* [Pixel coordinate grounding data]
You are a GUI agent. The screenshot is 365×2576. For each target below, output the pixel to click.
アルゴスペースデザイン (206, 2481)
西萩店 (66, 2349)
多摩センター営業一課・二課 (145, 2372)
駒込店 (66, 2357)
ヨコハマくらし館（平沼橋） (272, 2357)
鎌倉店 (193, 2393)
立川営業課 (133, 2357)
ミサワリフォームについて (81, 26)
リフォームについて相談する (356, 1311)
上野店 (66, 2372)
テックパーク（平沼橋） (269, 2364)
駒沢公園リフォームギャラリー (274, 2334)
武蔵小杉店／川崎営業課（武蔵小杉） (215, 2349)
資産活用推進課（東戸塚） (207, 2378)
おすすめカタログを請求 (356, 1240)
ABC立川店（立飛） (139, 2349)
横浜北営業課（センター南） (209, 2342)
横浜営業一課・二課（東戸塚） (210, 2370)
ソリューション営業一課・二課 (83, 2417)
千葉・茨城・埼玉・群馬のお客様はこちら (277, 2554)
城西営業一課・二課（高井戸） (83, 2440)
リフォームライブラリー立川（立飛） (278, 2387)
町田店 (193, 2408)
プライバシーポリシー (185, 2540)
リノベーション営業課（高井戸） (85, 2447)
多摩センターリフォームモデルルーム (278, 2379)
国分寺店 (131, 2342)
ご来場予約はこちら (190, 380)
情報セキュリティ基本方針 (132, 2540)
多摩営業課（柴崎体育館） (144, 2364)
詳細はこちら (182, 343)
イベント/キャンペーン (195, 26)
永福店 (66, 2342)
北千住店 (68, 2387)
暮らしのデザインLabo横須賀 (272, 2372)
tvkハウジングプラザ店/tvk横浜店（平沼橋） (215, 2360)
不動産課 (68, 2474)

* [ASSIGNMENT]
The line containing "ヨコハマくらし館（平沼橋） (272, 2357)" and every line after it, up to and including the last line of the records, should be reproduced exactly, with nothing else.

* [ANSWER AREA]
ヨコハマくらし館（平沼橋） (272, 2357)
鎌倉店 (193, 2393)
立川営業課 (133, 2357)
ミサワリフォームについて (81, 26)
リフォームについて相談する (356, 1311)
上野店 (66, 2372)
テックパーク（平沼橋） (269, 2364)
駒沢公園リフォームギャラリー (274, 2334)
武蔵小杉店／川崎営業課（武蔵小杉） (215, 2349)
資産活用推進課（東戸塚） (207, 2378)
おすすめカタログを請求 (356, 1240)
ABC立川店（立飛） (139, 2349)
横浜北営業課（センター南） (209, 2342)
横浜営業一課・二課（東戸塚） (210, 2370)
ソリューション営業一課・二課 (83, 2417)
千葉・茨城・埼玉・群馬のお客様はこちら (277, 2554)
城西営業一課・二課（高井戸） (83, 2440)
リフォームライブラリー立川（立飛） (278, 2387)
町田店 (193, 2408)
プライバシーポリシー (185, 2540)
リノベーション営業課（高井戸） (85, 2447)
多摩センターリフォームモデルルーム (278, 2379)
国分寺店 (131, 2342)
ご来場予約はこちら (190, 380)
情報セキュリティ基本方針 (132, 2540)
多摩営業課（柴崎体育館） (144, 2364)
詳細はこちら (182, 343)
イベント/キャンペーン (195, 26)
永福店 (66, 2342)
北千住店 (68, 2387)
暮らしのデザインLabo横須賀 (272, 2372)
tvkハウジングプラザ店/tvk横浜店（平沼橋） (215, 2360)
不動産課 (68, 2474)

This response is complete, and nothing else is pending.